Work instructions:
Report each line of the data that has "dados" somewhere in it.

[Source material]

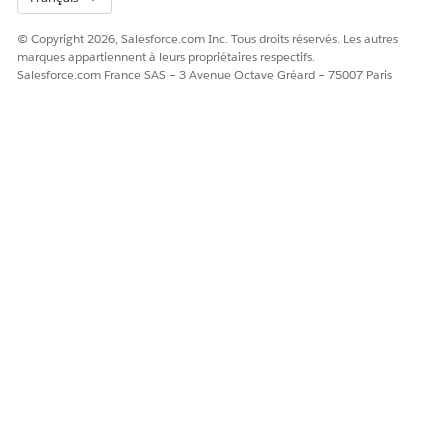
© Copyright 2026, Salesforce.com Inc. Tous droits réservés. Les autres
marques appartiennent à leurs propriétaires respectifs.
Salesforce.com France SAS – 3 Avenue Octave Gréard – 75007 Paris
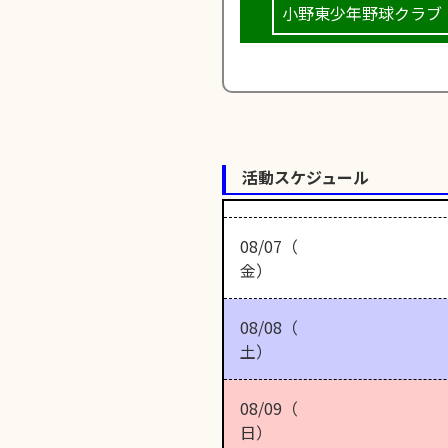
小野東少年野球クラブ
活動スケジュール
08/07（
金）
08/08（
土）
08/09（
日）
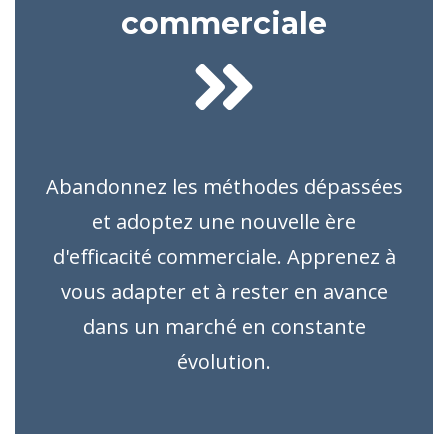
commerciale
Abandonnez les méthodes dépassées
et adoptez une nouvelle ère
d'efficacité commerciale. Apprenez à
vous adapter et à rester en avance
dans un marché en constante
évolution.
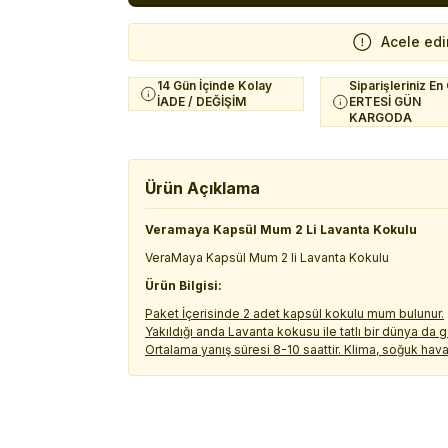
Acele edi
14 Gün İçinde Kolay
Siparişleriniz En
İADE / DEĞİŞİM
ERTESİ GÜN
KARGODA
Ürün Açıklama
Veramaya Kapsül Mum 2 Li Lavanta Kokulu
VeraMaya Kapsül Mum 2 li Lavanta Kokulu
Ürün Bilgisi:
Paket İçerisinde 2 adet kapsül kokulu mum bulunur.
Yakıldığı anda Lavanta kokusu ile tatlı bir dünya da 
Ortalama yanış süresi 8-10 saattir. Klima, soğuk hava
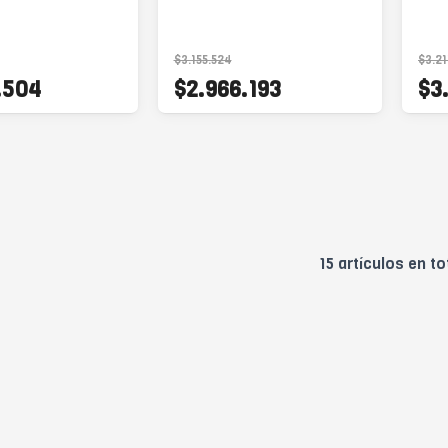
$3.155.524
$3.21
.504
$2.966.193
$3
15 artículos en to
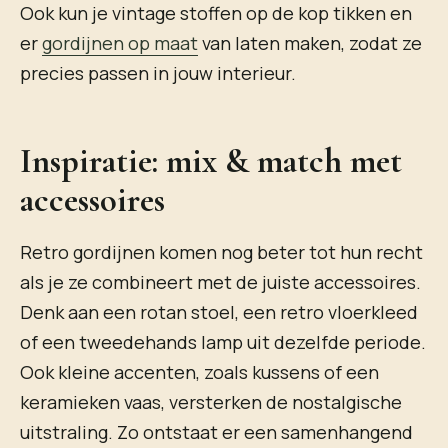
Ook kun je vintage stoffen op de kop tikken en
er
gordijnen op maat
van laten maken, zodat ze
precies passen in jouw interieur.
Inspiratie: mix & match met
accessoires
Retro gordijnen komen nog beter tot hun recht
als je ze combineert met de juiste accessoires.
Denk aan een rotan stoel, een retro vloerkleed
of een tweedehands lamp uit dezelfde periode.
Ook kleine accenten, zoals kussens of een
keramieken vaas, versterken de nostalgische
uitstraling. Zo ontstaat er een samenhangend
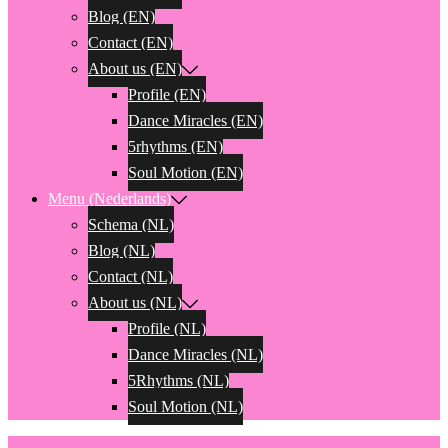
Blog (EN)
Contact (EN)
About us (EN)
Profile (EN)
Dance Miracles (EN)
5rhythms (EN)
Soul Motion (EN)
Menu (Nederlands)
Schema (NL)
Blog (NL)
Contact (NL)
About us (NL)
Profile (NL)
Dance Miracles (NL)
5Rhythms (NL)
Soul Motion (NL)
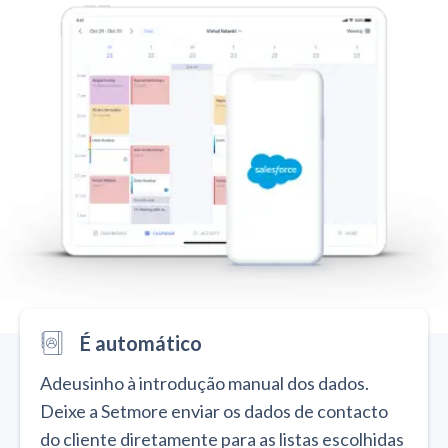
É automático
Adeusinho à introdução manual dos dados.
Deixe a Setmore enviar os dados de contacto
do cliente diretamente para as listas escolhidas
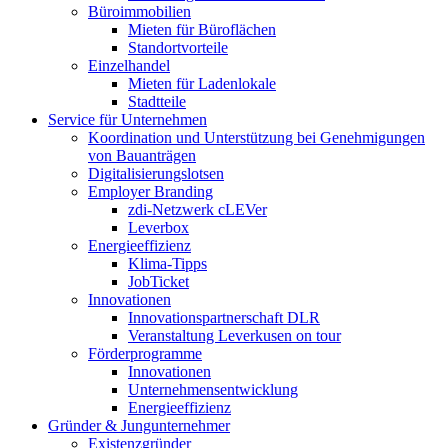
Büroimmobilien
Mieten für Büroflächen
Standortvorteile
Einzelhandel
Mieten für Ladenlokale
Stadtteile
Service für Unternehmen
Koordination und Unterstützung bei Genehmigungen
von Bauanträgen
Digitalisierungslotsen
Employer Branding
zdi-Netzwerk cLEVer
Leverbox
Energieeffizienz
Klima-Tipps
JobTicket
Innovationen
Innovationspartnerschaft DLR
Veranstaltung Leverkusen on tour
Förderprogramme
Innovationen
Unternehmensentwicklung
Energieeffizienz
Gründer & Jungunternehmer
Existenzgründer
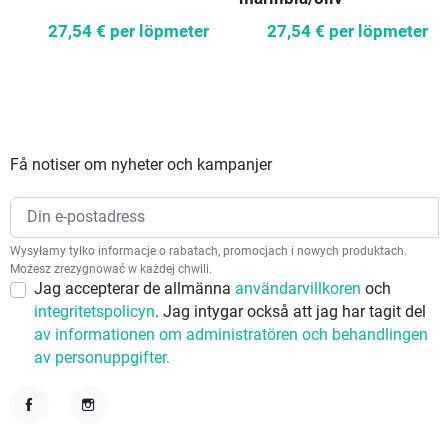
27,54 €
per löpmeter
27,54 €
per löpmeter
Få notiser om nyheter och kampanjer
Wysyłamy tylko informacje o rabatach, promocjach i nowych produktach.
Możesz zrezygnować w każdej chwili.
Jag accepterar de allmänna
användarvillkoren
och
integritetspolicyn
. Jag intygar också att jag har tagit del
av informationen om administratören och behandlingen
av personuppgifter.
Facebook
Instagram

[/Source material]
[Source material]

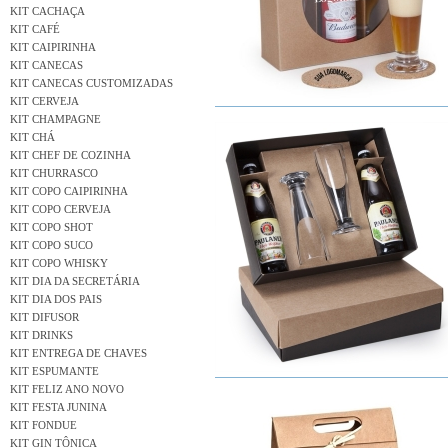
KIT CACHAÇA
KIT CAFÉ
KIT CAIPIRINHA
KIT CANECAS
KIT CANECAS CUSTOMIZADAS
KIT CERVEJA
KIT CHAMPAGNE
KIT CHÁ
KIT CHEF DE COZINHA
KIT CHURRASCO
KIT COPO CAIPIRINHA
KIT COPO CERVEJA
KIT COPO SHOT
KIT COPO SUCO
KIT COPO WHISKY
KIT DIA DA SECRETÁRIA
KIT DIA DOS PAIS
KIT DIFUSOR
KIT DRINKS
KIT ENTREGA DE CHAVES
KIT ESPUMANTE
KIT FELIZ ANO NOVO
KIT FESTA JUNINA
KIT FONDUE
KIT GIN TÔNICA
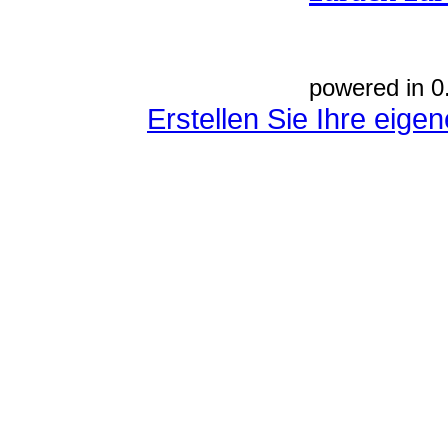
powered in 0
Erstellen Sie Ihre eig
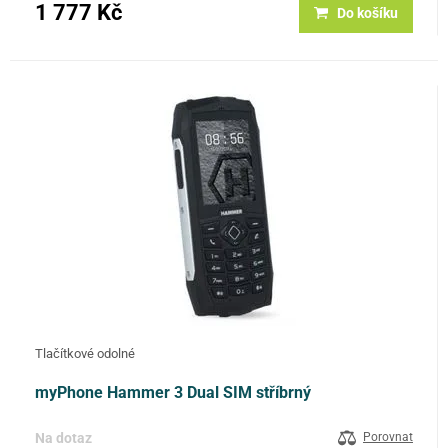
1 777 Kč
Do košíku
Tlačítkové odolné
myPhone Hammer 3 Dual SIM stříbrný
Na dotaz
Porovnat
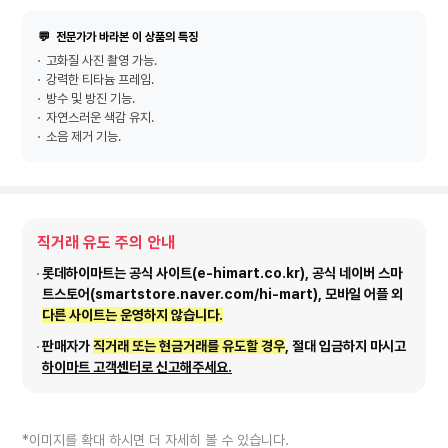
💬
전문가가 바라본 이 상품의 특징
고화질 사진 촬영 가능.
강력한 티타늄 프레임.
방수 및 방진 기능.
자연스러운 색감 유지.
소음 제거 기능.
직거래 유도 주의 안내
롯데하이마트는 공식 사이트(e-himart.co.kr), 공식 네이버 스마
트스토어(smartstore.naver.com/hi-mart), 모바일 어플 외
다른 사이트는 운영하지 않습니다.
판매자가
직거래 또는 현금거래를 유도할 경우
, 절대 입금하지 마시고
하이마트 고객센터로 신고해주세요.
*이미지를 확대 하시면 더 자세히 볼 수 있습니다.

[/Source material]

Task output:
Adeusinho à introdução manual dos dados.
Deixe a Setmore enviar os dados de contacto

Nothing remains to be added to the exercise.